Materials and methods
Between August and November 2021, a total of 235 sites of fracture or suspected fracture were evaluated and enrolled in the prospective study. Radiologist’s specificity, sensibility accuracy, positive and negative predictive values were compared to AI. Cohen's kappa was used to calculate the agreement between AI and radiologist. We also reviewed the AI workflow integration process, focusing on potential issues and assessed radiologists’ opinion on AI via a survey.
Results
The radiologist performance in accuracy, sensitivity and specificity was better than AI but McNemar test demonstrated no statistically significant difference between AI and radiologist’s performance (p = 0.32). Calculated Cohen’s K of 0.64.
Conclusion
Contrary to expectations, our preliminary results did not prove a real improvement of patient outcome nor in reporting time but demonstrated AI high NPV (94,62%) and non-inferiority to radiologist performance.
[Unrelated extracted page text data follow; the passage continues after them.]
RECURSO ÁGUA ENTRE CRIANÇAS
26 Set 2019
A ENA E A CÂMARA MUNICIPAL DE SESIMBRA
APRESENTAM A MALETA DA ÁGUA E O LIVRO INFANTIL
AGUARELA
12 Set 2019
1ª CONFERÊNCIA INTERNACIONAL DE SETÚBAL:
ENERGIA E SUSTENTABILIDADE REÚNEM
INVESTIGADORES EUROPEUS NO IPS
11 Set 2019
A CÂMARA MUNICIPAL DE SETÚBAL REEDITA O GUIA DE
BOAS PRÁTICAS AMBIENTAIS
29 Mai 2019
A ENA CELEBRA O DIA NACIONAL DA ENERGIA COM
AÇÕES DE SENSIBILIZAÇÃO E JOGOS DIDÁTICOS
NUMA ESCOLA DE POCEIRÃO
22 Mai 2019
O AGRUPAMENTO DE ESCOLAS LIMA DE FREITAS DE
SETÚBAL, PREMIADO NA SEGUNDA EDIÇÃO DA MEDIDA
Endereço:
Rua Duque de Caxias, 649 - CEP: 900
Moreover, the commercially available AI algorithm used in our study automatically learn from data and so we expect a progressive performance improvement. AI could be considered as a promising tool to rule-out fractures (especially when used as a “second reader”) and to prioritize positive cases, especially in increasing workload scenarios (ED, nightshifts) but further research is needed to evaluate the real impact on the clinical practice.